0.03 gives you 33.3... runs per second.
The different results with order cancelling might be due to the differences in timing relative to game update frames. It seems that JASS timers interrupt the inter-frame period to run JASS which is why they have such a high precision (sub game update frame). This is very different from StarCraft II timers which are run as part of the game update frame which is why they have a low precision (to 1 game update frame).
Some people even say they see a difference with 0.01, i mean the mouvement seems more smooth (at least one reliable guy said that).
That is because Warcraft III usually renders at 60 frames per second. Anything slower than a period of 0.01666 will visually skip at least 1 frame per second (appear in the same position for 2 consecutive frames although things around them will have changed). Humans can easily see the difference as there is no motion-bluring so a huge discontinuity in motion is created, especially relative to other motion.
Of course this is only a problem if the game is being played at 60Hz refresh rate. If the computer lacks the resources to run the game at 60Hz or if an unusual display is used with a slower than 60Hz refresh rate then longer period values can be used. Poor quality displays might also be unable to represent motion at 60Hz properly resulting in an inability to tell the difference between the two.
However the fact remains, there is a huge visible difference between 0.03125 and 0.01666 periods.
0.03125 is used purely because it gives you 32 updates per second. This is a nice whole number that is a power of two making it very easy to use and calculate stuff accurately.
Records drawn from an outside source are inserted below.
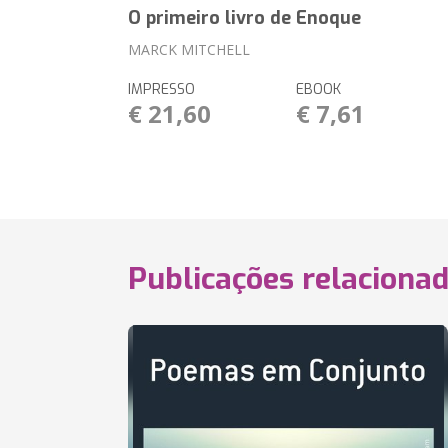
O primeiro livro de Enoque
MARCK MITCHELL
IMPRESSO
EBOOK
€ 21,60
€ 7,61
Publicações relaciona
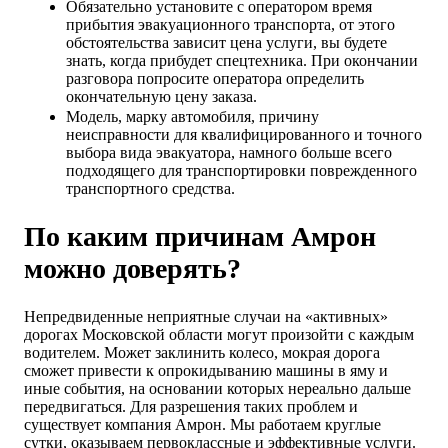
Обязательно установите с оператором время
прибытия эвакуационного транспорта, от этого
обстоятельства зависит цена услуги, вы будете
знать, когда прибудет спецтехника. При окончании
разговора попросите оператора определить
окончательную цену заказа.
Модель, марку автомобиля, причину
неисправности для квалифицированного и точного
выбора вида эвакуатора, намного больше всего
подходящего для транспортировки поврежденного
транспортного средства.
По каким причинам Амрон
можно доверять?
Непредвиденные неприятные случаи на «активных»
дорогах Московской области могут произойти с каждым
водителем. Может заклинить колесо, мокрая дорога
сможет привести к опрокидыванию машины в яму и
иные события, на основании которых нереально дальше
передвигаться. Для разрешения таких проблем и
существует компания Амрон. Мы работаем круглые
сутки, оказываем первоклассные и эффективные услуги.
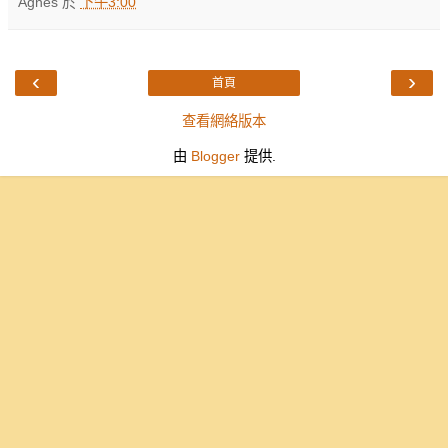
Agnes
於
下午3:00
‹
›
首頁
查看網絡版本
由
Blogger
提供.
Personally, movement systems should be dynamically duty-cycled so that they will run at a full 60 frames per second when only a few objects are moving but then decrease in frame rate as the number of objects increase. Most of the time you will only have a few objects having to be moved so 60 FPS is not unreasonable and will give you impressive visual results. During the occasional times of peek activity you throttle the frame rate back automatically to prevent performance problems and since there is so much activity and only very briefly it is unlikely the player will notice a difference. After the number of moving objects decrease you can crank frame rate back up to 60. It also could scale better than current fixed period implementations as you could drop the frame rate considerably lower (eg period 0.05 for 20 FPS) in an abnormal situation where you need hundreds of moving objects. You could also avoid spike loads when updating by splitting the update job across several frames (sort of duty cycled).
A simple example would be 100 updates per second where each update can move 20 objects. This would mean 20 objects would update at 100 frames per second but 40 objects would only update at 50 frames per second and 80 objects at 25 frames per second. Obviously this would be the most simple to implement example which is probably not suitable for real use. A better implementation might adjust the objects per update and update period based on the number of objects and could also have a maximum and minimum update period value.